Robert was born in Ryton, Durham, to Robert and Grace Pirrie (1901 census). His father Dr Robert Reid Pirrie was a founder of the College of Medicine Gazette and was himself severely wounded in France but survived the war (Medical Gazette Volume XVI, pp. 8 and 96 and Medical Gazette Volume XIX, p. 25).
Robert studied at the College of Medicine from 1910 to 1914, leaving his studies to join the war effort before graduating. Robert features in a number of articles within the student publication of the time, The Medical Gazette. He was a keen sportsman and was a member of Ryton Lawn Tennis Club. He played handicap doubles in the College lawn tennis tournament and was elected to the lawn tennis committee. He was also elected to the hockey committee for 1913-14 and appeared in a students vs professors golf match.
Robert was gazetted as a Second Lieutenant on 24th August 1914 and was attached to 1st Battalion King's Shropshire Light Infantry. Robert was killed in action during an assault on the Hooge trenches on August 10th 1915, aged 21 years old.

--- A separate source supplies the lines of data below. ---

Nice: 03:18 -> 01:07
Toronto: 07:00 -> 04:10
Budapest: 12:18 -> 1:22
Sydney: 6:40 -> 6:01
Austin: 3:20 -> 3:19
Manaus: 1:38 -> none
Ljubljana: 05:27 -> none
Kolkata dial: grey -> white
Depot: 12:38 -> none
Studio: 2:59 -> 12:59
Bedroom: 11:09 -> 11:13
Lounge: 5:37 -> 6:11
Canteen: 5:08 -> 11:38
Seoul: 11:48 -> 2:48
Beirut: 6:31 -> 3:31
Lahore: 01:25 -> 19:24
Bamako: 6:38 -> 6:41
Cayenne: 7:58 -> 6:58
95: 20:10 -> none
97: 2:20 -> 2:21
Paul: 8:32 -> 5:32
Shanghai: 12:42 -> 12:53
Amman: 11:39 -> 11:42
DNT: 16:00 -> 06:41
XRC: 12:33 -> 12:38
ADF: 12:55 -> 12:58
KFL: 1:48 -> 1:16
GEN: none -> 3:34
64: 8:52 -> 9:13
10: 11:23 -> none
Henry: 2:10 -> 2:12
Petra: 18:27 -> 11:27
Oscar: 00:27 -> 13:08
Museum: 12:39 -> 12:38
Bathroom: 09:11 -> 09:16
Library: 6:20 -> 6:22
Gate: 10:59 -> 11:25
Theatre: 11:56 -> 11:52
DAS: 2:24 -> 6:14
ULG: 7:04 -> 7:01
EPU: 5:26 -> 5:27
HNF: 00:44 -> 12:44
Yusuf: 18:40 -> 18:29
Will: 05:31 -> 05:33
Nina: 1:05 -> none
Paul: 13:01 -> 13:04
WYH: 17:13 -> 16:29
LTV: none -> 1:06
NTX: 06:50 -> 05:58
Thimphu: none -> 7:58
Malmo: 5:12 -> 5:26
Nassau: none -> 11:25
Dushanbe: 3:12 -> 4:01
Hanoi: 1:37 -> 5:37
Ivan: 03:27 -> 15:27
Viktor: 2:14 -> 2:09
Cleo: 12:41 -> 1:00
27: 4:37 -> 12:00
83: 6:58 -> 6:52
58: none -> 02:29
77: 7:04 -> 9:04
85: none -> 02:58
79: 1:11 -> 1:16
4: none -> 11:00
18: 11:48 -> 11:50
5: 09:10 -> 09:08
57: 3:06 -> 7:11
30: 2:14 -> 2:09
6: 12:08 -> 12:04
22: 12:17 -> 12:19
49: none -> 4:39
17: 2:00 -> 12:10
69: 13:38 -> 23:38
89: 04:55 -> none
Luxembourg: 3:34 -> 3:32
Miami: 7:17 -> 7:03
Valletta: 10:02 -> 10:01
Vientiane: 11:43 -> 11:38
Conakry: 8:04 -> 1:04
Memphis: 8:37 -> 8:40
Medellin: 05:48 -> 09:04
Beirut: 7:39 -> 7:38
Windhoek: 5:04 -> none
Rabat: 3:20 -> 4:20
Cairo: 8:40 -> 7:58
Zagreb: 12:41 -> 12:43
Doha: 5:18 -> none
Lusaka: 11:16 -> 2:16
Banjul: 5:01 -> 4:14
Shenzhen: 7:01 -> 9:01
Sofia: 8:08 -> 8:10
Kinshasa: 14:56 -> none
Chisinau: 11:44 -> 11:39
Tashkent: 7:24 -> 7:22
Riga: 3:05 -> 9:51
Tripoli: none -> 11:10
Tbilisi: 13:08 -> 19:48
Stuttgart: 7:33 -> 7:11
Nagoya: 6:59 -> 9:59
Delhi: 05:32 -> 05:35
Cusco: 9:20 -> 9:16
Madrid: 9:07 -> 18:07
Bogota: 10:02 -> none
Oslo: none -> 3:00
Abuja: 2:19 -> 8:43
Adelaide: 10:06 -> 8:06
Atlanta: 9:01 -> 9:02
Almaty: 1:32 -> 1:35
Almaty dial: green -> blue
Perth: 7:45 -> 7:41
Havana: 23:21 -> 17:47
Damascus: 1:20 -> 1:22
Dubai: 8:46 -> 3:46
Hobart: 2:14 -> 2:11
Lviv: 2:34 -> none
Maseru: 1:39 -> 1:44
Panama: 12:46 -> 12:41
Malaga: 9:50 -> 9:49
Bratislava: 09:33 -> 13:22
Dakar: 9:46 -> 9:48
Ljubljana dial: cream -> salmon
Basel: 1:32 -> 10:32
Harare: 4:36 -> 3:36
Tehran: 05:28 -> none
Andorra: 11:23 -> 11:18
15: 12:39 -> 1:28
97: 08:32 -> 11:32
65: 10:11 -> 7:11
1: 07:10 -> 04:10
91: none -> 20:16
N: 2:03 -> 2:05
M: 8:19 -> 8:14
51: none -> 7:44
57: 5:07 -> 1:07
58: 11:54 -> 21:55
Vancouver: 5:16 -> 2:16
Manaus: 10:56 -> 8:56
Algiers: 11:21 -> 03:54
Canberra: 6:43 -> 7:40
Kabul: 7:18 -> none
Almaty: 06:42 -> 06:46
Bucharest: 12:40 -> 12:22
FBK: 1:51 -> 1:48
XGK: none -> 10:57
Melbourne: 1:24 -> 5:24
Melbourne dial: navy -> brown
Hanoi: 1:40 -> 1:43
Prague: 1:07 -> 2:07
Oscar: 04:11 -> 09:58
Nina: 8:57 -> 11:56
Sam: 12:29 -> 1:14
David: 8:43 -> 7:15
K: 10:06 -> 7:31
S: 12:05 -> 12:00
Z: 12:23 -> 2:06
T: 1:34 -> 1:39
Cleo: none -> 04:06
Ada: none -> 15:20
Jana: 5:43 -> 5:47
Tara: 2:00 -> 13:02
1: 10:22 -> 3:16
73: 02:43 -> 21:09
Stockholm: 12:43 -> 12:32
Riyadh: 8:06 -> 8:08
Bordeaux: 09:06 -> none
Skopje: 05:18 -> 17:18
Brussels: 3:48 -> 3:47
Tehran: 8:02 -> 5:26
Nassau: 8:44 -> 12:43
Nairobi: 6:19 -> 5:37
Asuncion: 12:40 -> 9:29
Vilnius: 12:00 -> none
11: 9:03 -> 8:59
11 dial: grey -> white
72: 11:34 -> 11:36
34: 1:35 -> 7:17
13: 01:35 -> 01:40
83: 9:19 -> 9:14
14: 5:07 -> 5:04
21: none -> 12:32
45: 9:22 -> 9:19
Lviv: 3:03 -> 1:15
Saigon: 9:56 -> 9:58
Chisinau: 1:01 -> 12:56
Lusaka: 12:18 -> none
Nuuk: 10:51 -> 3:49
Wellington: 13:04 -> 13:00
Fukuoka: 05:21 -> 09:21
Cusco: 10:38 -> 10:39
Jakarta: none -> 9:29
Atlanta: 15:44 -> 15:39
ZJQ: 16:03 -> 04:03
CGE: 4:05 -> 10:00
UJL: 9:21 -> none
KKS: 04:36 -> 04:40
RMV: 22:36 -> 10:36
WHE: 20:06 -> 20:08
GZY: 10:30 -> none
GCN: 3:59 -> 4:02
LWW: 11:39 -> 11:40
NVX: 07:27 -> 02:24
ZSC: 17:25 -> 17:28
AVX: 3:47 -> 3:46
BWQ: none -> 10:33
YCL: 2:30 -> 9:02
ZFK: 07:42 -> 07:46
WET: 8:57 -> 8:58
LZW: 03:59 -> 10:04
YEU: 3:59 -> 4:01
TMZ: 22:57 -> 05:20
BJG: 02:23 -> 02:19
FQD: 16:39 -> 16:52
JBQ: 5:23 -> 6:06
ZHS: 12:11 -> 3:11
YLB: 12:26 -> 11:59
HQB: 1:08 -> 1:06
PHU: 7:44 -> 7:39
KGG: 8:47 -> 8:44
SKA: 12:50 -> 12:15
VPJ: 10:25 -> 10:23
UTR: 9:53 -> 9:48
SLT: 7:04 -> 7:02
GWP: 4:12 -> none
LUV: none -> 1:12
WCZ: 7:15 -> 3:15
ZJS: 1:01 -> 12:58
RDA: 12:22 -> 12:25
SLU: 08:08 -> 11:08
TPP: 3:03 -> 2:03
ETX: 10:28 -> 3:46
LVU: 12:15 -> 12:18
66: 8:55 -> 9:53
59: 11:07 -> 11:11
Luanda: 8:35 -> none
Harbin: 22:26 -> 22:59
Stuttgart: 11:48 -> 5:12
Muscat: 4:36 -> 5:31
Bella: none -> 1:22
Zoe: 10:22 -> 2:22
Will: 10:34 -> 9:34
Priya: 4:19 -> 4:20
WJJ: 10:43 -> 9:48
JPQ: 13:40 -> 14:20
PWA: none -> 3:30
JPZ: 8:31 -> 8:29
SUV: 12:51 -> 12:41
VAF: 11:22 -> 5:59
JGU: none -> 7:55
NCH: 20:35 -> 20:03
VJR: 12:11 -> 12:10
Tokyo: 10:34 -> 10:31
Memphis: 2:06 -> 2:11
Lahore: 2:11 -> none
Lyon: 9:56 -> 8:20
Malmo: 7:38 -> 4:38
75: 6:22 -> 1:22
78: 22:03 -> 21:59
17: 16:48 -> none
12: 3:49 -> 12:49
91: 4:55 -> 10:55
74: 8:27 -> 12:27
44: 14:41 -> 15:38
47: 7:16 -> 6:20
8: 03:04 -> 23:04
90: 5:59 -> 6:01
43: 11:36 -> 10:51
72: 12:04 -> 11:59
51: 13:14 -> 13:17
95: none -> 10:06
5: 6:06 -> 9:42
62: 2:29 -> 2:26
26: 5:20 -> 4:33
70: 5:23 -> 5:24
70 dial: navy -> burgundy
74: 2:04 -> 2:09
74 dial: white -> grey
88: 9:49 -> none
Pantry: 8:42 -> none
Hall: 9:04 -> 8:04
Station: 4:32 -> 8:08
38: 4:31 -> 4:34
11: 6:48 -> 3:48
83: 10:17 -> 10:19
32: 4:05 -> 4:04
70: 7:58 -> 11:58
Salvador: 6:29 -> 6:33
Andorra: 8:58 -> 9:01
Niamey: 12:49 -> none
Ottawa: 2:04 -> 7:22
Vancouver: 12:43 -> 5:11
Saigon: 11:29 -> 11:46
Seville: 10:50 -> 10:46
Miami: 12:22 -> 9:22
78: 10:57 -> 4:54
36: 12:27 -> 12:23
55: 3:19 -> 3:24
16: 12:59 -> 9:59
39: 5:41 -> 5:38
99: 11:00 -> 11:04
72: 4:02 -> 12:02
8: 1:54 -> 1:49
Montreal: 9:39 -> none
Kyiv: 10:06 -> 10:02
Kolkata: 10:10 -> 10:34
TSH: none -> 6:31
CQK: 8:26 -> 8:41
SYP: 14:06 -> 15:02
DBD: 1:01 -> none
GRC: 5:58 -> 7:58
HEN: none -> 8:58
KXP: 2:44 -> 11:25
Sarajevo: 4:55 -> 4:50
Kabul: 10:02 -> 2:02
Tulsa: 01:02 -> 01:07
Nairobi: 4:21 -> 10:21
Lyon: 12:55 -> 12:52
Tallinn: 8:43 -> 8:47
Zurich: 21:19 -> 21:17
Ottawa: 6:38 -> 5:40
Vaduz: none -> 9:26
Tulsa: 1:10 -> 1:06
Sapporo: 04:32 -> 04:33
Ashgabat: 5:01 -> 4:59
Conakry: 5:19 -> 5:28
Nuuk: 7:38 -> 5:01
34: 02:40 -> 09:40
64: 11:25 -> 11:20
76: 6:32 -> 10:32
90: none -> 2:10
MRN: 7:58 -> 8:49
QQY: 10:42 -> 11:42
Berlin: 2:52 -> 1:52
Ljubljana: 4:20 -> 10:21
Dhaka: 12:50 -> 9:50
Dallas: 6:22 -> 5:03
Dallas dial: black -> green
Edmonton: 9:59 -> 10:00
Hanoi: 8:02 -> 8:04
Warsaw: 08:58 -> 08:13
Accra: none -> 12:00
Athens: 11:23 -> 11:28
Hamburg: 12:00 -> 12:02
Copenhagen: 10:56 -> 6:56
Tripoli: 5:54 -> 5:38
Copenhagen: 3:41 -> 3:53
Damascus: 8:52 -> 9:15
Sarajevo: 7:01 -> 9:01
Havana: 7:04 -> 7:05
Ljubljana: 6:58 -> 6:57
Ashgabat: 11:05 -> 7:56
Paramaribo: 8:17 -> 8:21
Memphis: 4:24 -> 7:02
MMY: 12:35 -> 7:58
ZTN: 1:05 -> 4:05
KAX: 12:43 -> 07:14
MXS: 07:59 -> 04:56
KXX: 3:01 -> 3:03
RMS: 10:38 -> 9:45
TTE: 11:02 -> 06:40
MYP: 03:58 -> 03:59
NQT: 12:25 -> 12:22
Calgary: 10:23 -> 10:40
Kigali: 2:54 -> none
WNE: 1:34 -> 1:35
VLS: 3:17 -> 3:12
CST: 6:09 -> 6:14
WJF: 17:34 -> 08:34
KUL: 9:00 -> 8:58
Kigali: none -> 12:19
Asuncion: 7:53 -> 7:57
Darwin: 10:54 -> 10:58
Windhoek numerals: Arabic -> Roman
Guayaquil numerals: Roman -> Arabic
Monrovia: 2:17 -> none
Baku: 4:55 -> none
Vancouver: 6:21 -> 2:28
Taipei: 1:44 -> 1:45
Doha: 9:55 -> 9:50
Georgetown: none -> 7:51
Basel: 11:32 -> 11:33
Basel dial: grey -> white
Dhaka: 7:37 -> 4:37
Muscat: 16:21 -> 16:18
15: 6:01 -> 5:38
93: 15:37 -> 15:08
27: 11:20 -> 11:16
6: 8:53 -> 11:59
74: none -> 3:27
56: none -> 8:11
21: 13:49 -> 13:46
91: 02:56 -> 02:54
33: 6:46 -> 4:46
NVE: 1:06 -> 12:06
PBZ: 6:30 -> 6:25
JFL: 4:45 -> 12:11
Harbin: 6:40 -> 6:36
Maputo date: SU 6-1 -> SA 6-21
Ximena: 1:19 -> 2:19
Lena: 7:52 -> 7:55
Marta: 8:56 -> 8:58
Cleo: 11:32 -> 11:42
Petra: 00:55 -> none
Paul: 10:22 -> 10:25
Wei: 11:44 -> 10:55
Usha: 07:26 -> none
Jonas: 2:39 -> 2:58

Obituary, Medical Gazette Vol XVI, p. 8: ‘Lieutenant Robert B Pirrie, of the Shoropshires, eledest son of Dr Pirrie of Ryton, lost his life on August 10th, while serving with the BEF in France. One of the first of our students to apply for his commission at the outbreak of war, he was gazetted as second lieutenant in August of last year, and was soon ordered to Fance. After being slightly wounded some weeks later, he returned with his accustomed cheerfulness to the firing line, but was fatally wounded on August 10th, in a gallant assault upon the Hooge trenches, in whichhe himself displayed conspicuous bravery. It is now some five years since Pirrie joined the College of Medcine, and during that time, we, who were his contemparies, have had full opportunity of learning his worth. His keen sense of humour, his warm responsive nature, his great love of all true sport, and, above all, his unfailing cheerfulness endeared him to us, and earned for him the wide popularitywhich he enjoyed from the toime of his entrance into the college. No one was keener to do his duty, no one more determined to fight than “young Pirrie” (as we always called him). We knew him as a soldier during his service in the OTC, and we know that he carried with him into the trenches that buoyancy and cheerfulness which is so encouraging and exciting. We, who were his friends and fellow students, join in this tribute to his memory, and offer our deep and sincere sympathy to his bereaved parents. H.B.’